Under the agreement, Target will fund up to $19 million that MasterCard will use to make so-called alternative recovery offers to individual issuers based on their Target-related expenses. Upon accepting the offer, each issuer will release MasterCard, Target and its merchant-acquiring banks from all claims related to the data breach, including remaining class-action lawsuits in federal court, according to Target.
The settlement is contingent on issuers representing at least 90% of the eligible MasterCard accounts accepting their alternative recovery offers, either directly or through their sponsoring issuers, by May 20, MasterCard said. Assuming the settlement is approved, issuers will be paid by June 30.

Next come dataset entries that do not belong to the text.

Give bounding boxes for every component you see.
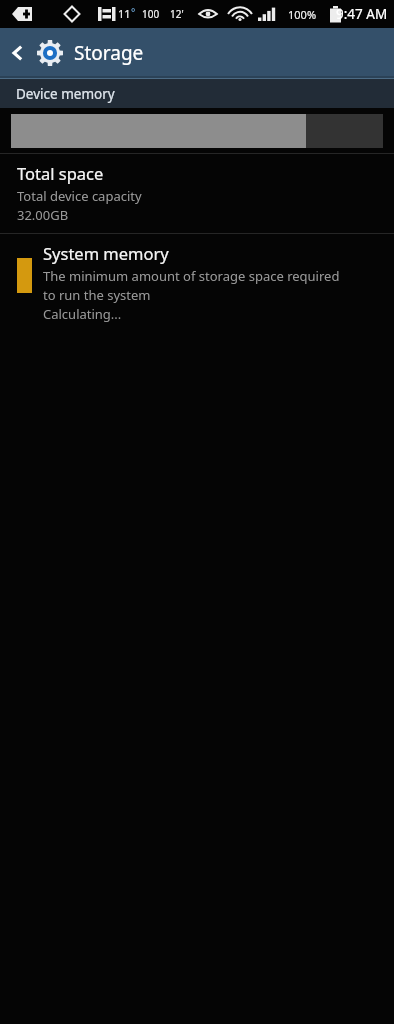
- staticText: 32.00GB: [17, 206, 69, 224]
- staticText: Total device capacity: [17, 187, 142, 205]
- staticText: Total space: [17, 162, 104, 184]
- staticText: 100: [142, 7, 160, 21]
- button[interactable]: Total space: [0, 154, 394, 233]
- staticText: 100%: [288, 7, 317, 22]
- staticText: to run the system: [43, 286, 151, 304]
- staticText: 9:47 AM: [336, 5, 388, 23]
- staticText: The minimum amount of storage space requ…: [43, 267, 340, 285]
- staticText: °: [131, 5, 136, 19]
- staticText: 12': [170, 7, 184, 21]
- staticText: System memory: [43, 242, 169, 264]
- button[interactable]: Back: [0, 28, 150, 78]
- button[interactable]: System memory: [0, 234, 394, 1024]
- staticText: Storage: [74, 40, 144, 66]
- staticText: Device memory: [16, 85, 115, 103]
- staticText: Calculating...: [43, 305, 122, 323]
- staticText: 11: [118, 6, 131, 21]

“We believe this settlement provides our issuers a reasonable resolution of the Target data-breach event,” Eileen Simon, chief franchise integrity officer at MasterCard, said in a news release. “The timely reimbursement of costs and losses under the agreement delivers MasterCard issuers a faster and more certain resolution to the event, while reinforcing our commitment to maintain the integrity of industry security standards.”

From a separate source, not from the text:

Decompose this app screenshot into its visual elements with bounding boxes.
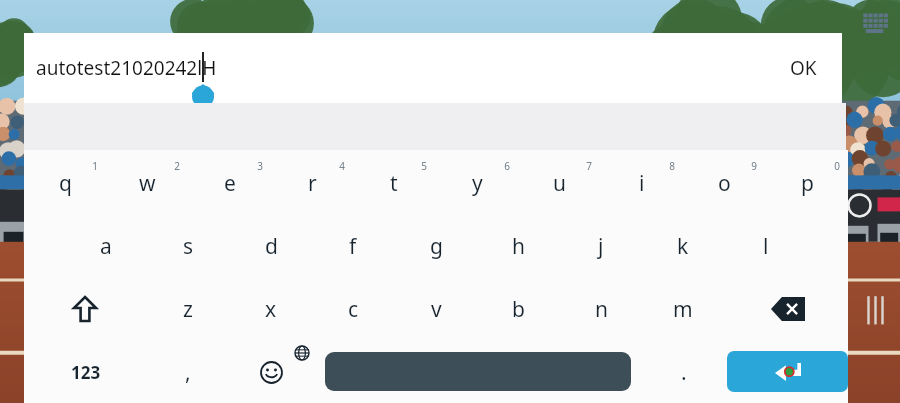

Minneapolis-based Target said a total of 40 million payment cards were compromised by the breach. How many were MasterCards, and how many issuers were affected, is unknown. Spokespersons for MasterCard and Target did not respond to Digital Transactions News inquiries Thursday morning. The breach also compromised non-card data on 70 million customers.
Target said that the cost of the MasterCard settlement already is reflected in its financial statements. The company’s annual report for fiscal 2014, ended Jan. 31, 2015, says that since the breach began, Target has incurred total expenses of $252 million. Target expects $90 million in insurance reimbursements, bringing its net expense to $162 million.
“We are hopeful that Target’s agreement to pay up to $19 million to settle the claims of MasterCard and its issuers will result in a high level of issuer acceptance,” Scott Kennedy, Target’s president of financial and retail services, said in a statement. “Target intends to continue to defend itself vigorously against any assessments made by MasterCard on behalf of MasterCard issuers that do not accept their offers.”
MasterCard said that issuers that don’t accept settlement offers “will have their claims determined by MasterCard internal processes” and could receive more or less than the amounts available through the settlement. Those amounts will depend “on various factors,” MasterCard said, “including MasterCard’s final determinations of their claims and the outcome of any litigation that Target may file to challenge claim awards to issuers outside of this settlement.”
The Target breach was unusual in that many issuers quickly replaced potentially compromised cards even if they hadn’t detected any fraud. Re-issuance can cost a large issuer $3 to $5 per card, according to data-security analyst Julie Conroy, research director at Boston-based Aite Group LLC.
Target is negotiating a settlement with Visa Inc., according to press reports. Last month, the company settled breach-related consumer litigation for $10 million.